Since 14% of the facilities account for 37% of the misconduct, maybe the NYS Department of Corrections should investigate these facilities to see why they account to a high amount of offenses. By doing so, the state will save money in the long term.

Conclusion

In this project, we performed an extensive analysis of Prison Employee Misconduct in the State of New York from July 2020 to April 2022. Our objectives were to identify patterns in types of misconduct, penalties assigned, and the distribution of misconduct across different job titles and facilities.

Our key findings are as follows:

Types of Misconduct: Behavioral issues emerged as the most common form of first-time misconduct, accounting for 30% of such cases. This was followed by miscellaneous or unknown types of offenses. The least common was abuse and harassment, at 6.9%.

Types of Penalties: A staggering 96.3% of misconduct resulted in suspensions, suggesting that the disciplinary actions are heavily skewed towards this form of penalty.

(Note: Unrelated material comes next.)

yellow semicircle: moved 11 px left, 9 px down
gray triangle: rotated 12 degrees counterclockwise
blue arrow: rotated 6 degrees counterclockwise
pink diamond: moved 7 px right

Employee Types: Correctional Officers had the highest number of reported misconducts, far exceeding those of Sergeants, the next most common group. This suggests that specific attention needs to be focused on this group to reduce misconduct rates.

Facility Analysis: We identified the top 10 and bottom 10 facilities by the total number of offenses. Interestingly, the top 10 facilities accounted for 37% of all offenses but only make up 14% of all facilities. This indicates that the problem is more concentrated than initially thought.

Given these findings, several recommendations can be made:

Focused Training: Specialized training programs could be developed to target the most common types of misconduct, especially for Correctional Officers.

Facility Investigation: Given that a small proportion of facilities account for a large percentage of offenses, these sites should be subject to further investigation to understand the root causes.

Best Practices: Facilities with fewer incidents of misconduct could serve as models for implementing best practices across other locations.

The data provides a rich ground for formulating targeted interventions that could substantially reduce misconduct, improve the work environment, and result in long-term cost savings for the NYS Department of Corrections.